(Task details) Copy the data exactly as it appears, and do not include any pictures.

(Dataset excerpts)

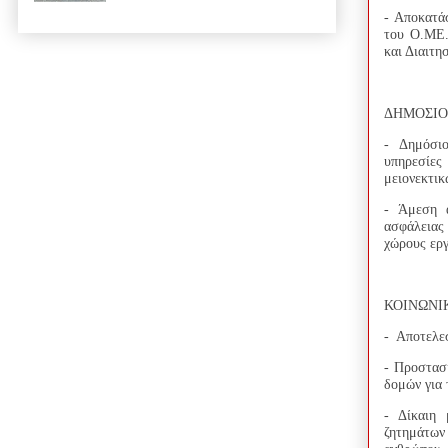
- Αποκατά
του Ο.ΜΕ.
και Διαιτη
ΔΗΜΟΣΙΟ
- Δημόσιο
υπηρεσίες
μειονεκτικ
- Άμεση α
ασφάλειας
χώρους εργ
ΚΟΙΝΩΝΙ
- Αποτελεσ
- Προστασί
δομών για 
- Δίκαιη 
ζητημάτων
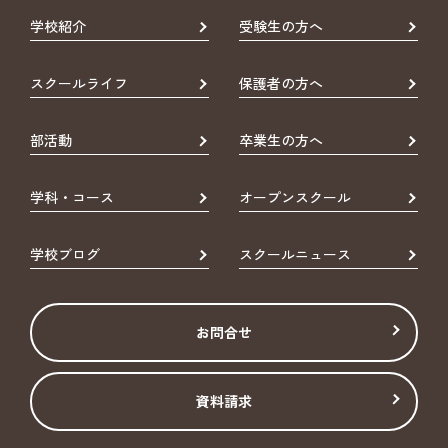
学校紹介
受験生の方へ
スクールライフ
保護者の方へ
部活動
卒業生の方へ
学科・コース
オープンスクール
学校ブログ
スクールニュース
お問合せ
資料請求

(Response box)
- Αποκατά
του Ο.ΜΕ.
και Διαιτη
ΔΗΜΟΣΙΟ
- Δημόσιο
υπηρεσίες
μειονεκτικ
- Άμεση α
ασφάλειας
χώρους εργ
ΚΟΙΝΩΝΙ
- Αποτελεσ
- Προστασί
δομών για 
- Δίκαιη 
ζητημάτων
学校紹介
受験生の方へ
スクールライフ
保護者の方へ
部活動
卒業生の方へ
学科・コース
オープンスクール
学校ブログ
スクールニュース
お問合せ
資料請求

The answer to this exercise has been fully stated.